Task:
Set down the data below without change, skipping the pictures it holds.

Input:
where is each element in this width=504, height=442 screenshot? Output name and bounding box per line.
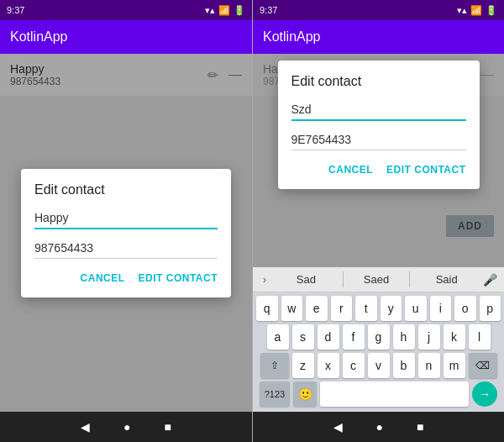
- key-w[interactable]: w: [281, 296, 303, 321]
- left-content-area: Happy 987654433 ✏ — Edit contact CANCEL …: [0, 54, 252, 412]
- key-e[interactable]: e: [306, 296, 328, 321]
- key-f[interactable]: f: [343, 324, 365, 350]
- left-app-title: KotlinApp: [10, 29, 68, 45]
- right-home-button[interactable]: ●: [376, 420, 383, 434]
- signal-icon: 📶: [218, 5, 230, 16]
- right-phone-input[interactable]: [291, 131, 466, 150]
- key-d[interactable]: d: [318, 324, 339, 350]
- key-k[interactable]: k: [444, 324, 465, 350]
- right-status-bar: 9:37 ▾▴ 📶 🔋: [253, 0, 504, 20]
- left-dialog-actions: CANCEL EDIT CONTACT: [34, 272, 218, 284]
- left-status-bar-right: ▾▴ 📶 🔋: [205, 5, 245, 16]
- wifi-icon: ▾▴: [205, 5, 215, 16]
- left-status-bar: 9:37 ▾▴ 📶 🔋: [0, 0, 252, 20]
- left-cancel-button[interactable]: CANCEL: [81, 272, 125, 284]
- left-dialog: Edit contact CANCEL EDIT CONTACT: [21, 169, 231, 297]
- key-symbols[interactable]: ?123: [260, 381, 290, 407]
- right-back-button[interactable]: ◀: [333, 420, 343, 434]
- key-row-3: ⇧ z x c v b n m ⌫: [256, 353, 501, 378]
- suggestion-saed[interactable]: Saed: [343, 271, 411, 287]
- left-name-input[interactable]: [34, 209, 218, 229]
- right-app-title: KotlinApp: [263, 29, 321, 45]
- key-z[interactable]: z: [292, 353, 314, 378]
- key-a[interactable]: a: [267, 324, 289, 350]
- right-battery-icon: 🔋: [486, 5, 497, 16]
- left-phone-panel: 9:37 ▾▴ 📶 🔋 KotlinApp Happy 987654433 ✏ …: [0, 0, 252, 442]
- keyboard-suggestions-bar: › Sad Saed Said 🎤: [253, 267, 504, 292]
- left-recents-button[interactable]: ■: [165, 420, 171, 434]
- right-time: 9:37: [260, 5, 277, 15]
- right-name-input[interactable]: [291, 101, 466, 121]
- suggestion-arrow-icon[interactable]: ›: [260, 274, 270, 286]
- key-s[interactable]: s: [292, 324, 314, 350]
- key-space[interactable]: [320, 381, 469, 407]
- right-status-bar-left: 9:37: [260, 5, 277, 15]
- mic-icon[interactable]: 🎤: [483, 273, 497, 287]
- right-status-bar-right: ▾▴ 📶 🔋: [457, 5, 497, 16]
- right-dialog-title: Edit contact: [291, 74, 466, 89]
- key-y[interactable]: y: [381, 296, 402, 321]
- right-confirm-button[interactable]: EDIT CONTACT: [386, 164, 465, 176]
- suggestion-said[interactable]: Said: [413, 271, 480, 287]
- right-content-area: Happy 987654433 ✏ — Edit contact CANCEL …: [253, 54, 504, 267]
- key-r[interactable]: r: [331, 296, 353, 321]
- left-nav-bar: ◀ ● ■: [0, 412, 252, 442]
- key-m[interactable]: m: [444, 353, 465, 378]
- key-q[interactable]: q: [256, 296, 278, 321]
- key-j[interactable]: j: [418, 324, 440, 350]
- key-l[interactable]: l: [469, 324, 491, 350]
- left-home-button[interactable]: ●: [123, 420, 130, 434]
- left-confirm-button[interactable]: EDIT CONTACT: [139, 272, 218, 284]
- key-row-2: a s d f g h j k l: [256, 324, 501, 350]
- right-overlay: Edit contact CANCEL EDIT CONTACT: [253, 54, 504, 267]
- battery-icon: 🔋: [234, 5, 245, 16]
- key-x[interactable]: x: [318, 353, 339, 378]
- right-recents-button[interactable]: ■: [417, 420, 423, 434]
- right-phone-panel: 9:37 ▾▴ 📶 🔋 KotlinApp Happy 987654433 ✏ …: [252, 0, 504, 442]
- right-nav-bar: ◀ ● ■: [253, 412, 504, 442]
- key-b[interactable]: b: [393, 353, 415, 378]
- key-u[interactable]: u: [405, 296, 427, 321]
- left-status-bar-left: 9:37: [7, 5, 24, 15]
- left-app-bar: KotlinApp: [0, 20, 252, 54]
- left-back-button[interactable]: ◀: [81, 420, 90, 434]
- key-c[interactable]: c: [343, 353, 365, 378]
- right-app-bar: KotlinApp: [253, 20, 504, 54]
- key-enter[interactable]: →: [472, 381, 497, 407]
- right-cancel-button[interactable]: CANCEL: [328, 164, 373, 176]
- key-p[interactable]: p: [480, 296, 501, 321]
- left-time: 9:37: [7, 5, 24, 15]
- key-i[interactable]: i: [430, 296, 452, 321]
- right-dialog-actions: CANCEL EDIT CONTACT: [291, 164, 466, 176]
- key-g[interactable]: g: [368, 324, 390, 350]
- key-n[interactable]: n: [418, 353, 440, 378]
- keyboard-keys: q w e r t y u i o p a s d f g h j k l: [253, 292, 504, 412]
- key-row-1: q w e r t y u i o p: [256, 296, 501, 321]
- right-wifi-icon: ▾▴: [457, 5, 467, 16]
- key-shift[interactable]: ⇧: [260, 353, 289, 378]
- left-phone-input[interactable]: [34, 239, 218, 259]
- left-overlay: Edit contact CANCEL EDIT CONTACT: [0, 54, 252, 412]
- key-row-bottom: ?123 🙂 →: [260, 381, 497, 407]
- key-emoji[interactable]: 🙂: [293, 381, 317, 407]
- key-t[interactable]: t: [355, 296, 377, 321]
- key-v[interactable]: v: [368, 353, 390, 378]
- key-o[interactable]: o: [454, 296, 476, 321]
- left-dialog-title: Edit contact: [34, 182, 218, 197]
- right-signal-icon: 📶: [470, 5, 482, 16]
- right-dialog: Edit contact CANCEL EDIT CONTACT: [278, 61, 480, 189]
- keyboard-area: › Sad Saed Said 🎤 q w e r t y u i o p a …: [253, 267, 504, 412]
- key-backspace[interactable]: ⌫: [469, 353, 497, 378]
- suggestion-sad[interactable]: Sad: [273, 271, 339, 287]
- key-h[interactable]: h: [393, 324, 415, 350]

Task answer:
where is each element in this width=504, height=442 screenshot? Output name and bounding box per line.
- key-w[interactable]: w: [281, 296, 303, 321]
- left-content-area: Happy 987654433 ✏ — Edit contact CANCEL …: [0, 54, 252, 412]
- key-e[interactable]: e: [306, 296, 328, 321]
- key-f[interactable]: f: [343, 324, 365, 350]
- left-app-title: KotlinApp: [10, 29, 68, 45]
- right-home-button[interactable]: ●: [376, 420, 383, 434]
- signal-icon: 📶: [218, 5, 230, 16]
- right-phone-input[interactable]: [291, 131, 466, 150]
- key-d[interactable]: d: [318, 324, 339, 350]
- key-k[interactable]: k: [444, 324, 465, 350]
- right-status-bar: 9:37 ▾▴ 📶 🔋: [253, 0, 504, 20]
- left-dialog-actions: CANCEL EDIT CONTACT: [34, 272, 218, 284]
- left-status-bar-right: ▾▴ 📶 🔋: [205, 5, 245, 16]
- wifi-icon: ▾▴: [205, 5, 215, 16]
- left-status-bar: 9:37 ▾▴ 📶 🔋: [0, 0, 252, 20]
- left-cancel-button[interactable]: CANCEL: [81, 272, 125, 284]
- left-dialog: Edit contact CANCEL EDIT CONTACT: [21, 169, 231, 297]
- key-symbols[interactable]: ?123: [260, 381, 290, 407]
- right-back-button[interactable]: ◀: [333, 420, 343, 434]
- key-row-3: ⇧ z x c v b n m ⌫: [256, 353, 501, 378]
- suggestion-saed[interactable]: Saed: [343, 271, 411, 287]
- left-name-input[interactable]: [34, 209, 218, 229]
- right-app-title: KotlinApp: [263, 29, 321, 45]
- key-z[interactable]: z: [292, 353, 314, 378]
- key-a[interactable]: a: [267, 324, 289, 350]
- right-battery-icon: 🔋: [486, 5, 497, 16]
- left-phone-panel: 9:37 ▾▴ 📶 🔋 KotlinApp Happy 987654433 ✏ …: [0, 0, 252, 442]
- keyboard-suggestions-bar: › Sad Saed Said 🎤: [253, 267, 504, 292]
- left-recents-button[interactable]: ■: [165, 420, 171, 434]
- right-time: 9:37: [260, 5, 277, 15]
- right-name-input[interactable]: [291, 101, 466, 121]
- suggestion-arrow-icon[interactable]: ›: [260, 274, 270, 286]
- key-s[interactable]: s: [292, 324, 314, 350]
- key-space[interactable]: [320, 381, 469, 407]
- right-status-bar-left: 9:37: [260, 5, 277, 15]
- mic-icon[interactable]: 🎤: [483, 273, 497, 287]
- right-status-bar-right: ▾▴ 📶 🔋: [457, 5, 497, 16]
- right-dialog-title: Edit contact: [291, 74, 466, 89]
- key-y[interactable]: y: [381, 296, 402, 321]
- right-confirm-button[interactable]: EDIT CONTACT: [386, 164, 465, 176]
- suggestion-said[interactable]: Said: [413, 271, 480, 287]
- right-content-area: Happy 987654433 ✏ — Edit contact CANCEL …: [253, 54, 504, 267]
- key-r[interactable]: r: [331, 296, 353, 321]
- left-nav-bar: ◀ ● ■: [0, 412, 252, 442]
- key-m[interactable]: m: [444, 353, 465, 378]
- key-q[interactable]: q: [256, 296, 278, 321]
- key-j[interactable]: j: [418, 324, 440, 350]
- key-l[interactable]: l: [469, 324, 491, 350]
- left-home-button[interactable]: ●: [123, 420, 130, 434]
- left-confirm-button[interactable]: EDIT CONTACT: [139, 272, 218, 284]
- key-row-2: a s d f g h j k l: [256, 324, 501, 350]
- right-overlay: Edit contact CANCEL EDIT CONTACT: [253, 54, 504, 267]
- battery-icon: 🔋: [234, 5, 245, 16]
- key-x[interactable]: x: [318, 353, 339, 378]
- right-recents-button[interactable]: ■: [417, 420, 423, 434]
- right-phone-panel: 9:37 ▾▴ 📶 🔋 KotlinApp Happy 987654433 ✏ …: [252, 0, 504, 442]
- right-nav-bar: ◀ ● ■: [253, 412, 504, 442]
- key-b[interactable]: b: [393, 353, 415, 378]
- key-u[interactable]: u: [405, 296, 427, 321]
- left-status-bar-left: 9:37: [7, 5, 24, 15]
- left-app-bar: KotlinApp: [0, 20, 252, 54]
- left-back-button[interactable]: ◀: [81, 420, 90, 434]
- key-c[interactable]: c: [343, 353, 365, 378]
- right-app-bar: KotlinApp: [253, 20, 504, 54]
- key-enter[interactable]: →: [472, 381, 497, 407]
- right-cancel-button[interactable]: CANCEL: [328, 164, 373, 176]
- key-p[interactable]: p: [480, 296, 501, 321]
- left-time: 9:37: [7, 5, 24, 15]
- key-i[interactable]: i: [430, 296, 452, 321]
- right-dialog-actions: CANCEL EDIT CONTACT: [291, 164, 466, 176]
- key-g[interactable]: g: [368, 324, 390, 350]
- key-n[interactable]: n: [418, 353, 440, 378]
- keyboard-keys: q w e r t y u i o p a s d f g h j k l: [253, 292, 504, 412]
- key-row-1: q w e r t y u i o p: [256, 296, 501, 321]
- right-wifi-icon: ▾▴: [457, 5, 467, 16]
- key-shift[interactable]: ⇧: [260, 353, 289, 378]
- left-phone-input[interactable]: [34, 239, 218, 259]
- left-overlay: Edit contact CANCEL EDIT CONTACT: [0, 54, 252, 412]
- key-row-bottom: ?123 🙂 →: [260, 381, 497, 407]
- key-emoji[interactable]: 🙂: [293, 381, 317, 407]
- key-t[interactable]: t: [355, 296, 377, 321]
- key-v[interactable]: v: [368, 353, 390, 378]
- key-o[interactable]: o: [454, 296, 476, 321]
- left-dialog-title: Edit contact: [34, 182, 218, 197]
- right-signal-icon: 📶: [470, 5, 482, 16]
- right-dialog: Edit contact CANCEL EDIT CONTACT: [278, 61, 480, 189]
- keyboard-area: › Sad Saed Said 🎤 q w e r t y u i o p a …: [253, 267, 504, 412]
- key-backspace[interactable]: ⌫: [469, 353, 497, 378]
- suggestion-sad[interactable]: Sad: [273, 271, 339, 287]
- key-h[interactable]: h: [393, 324, 415, 350]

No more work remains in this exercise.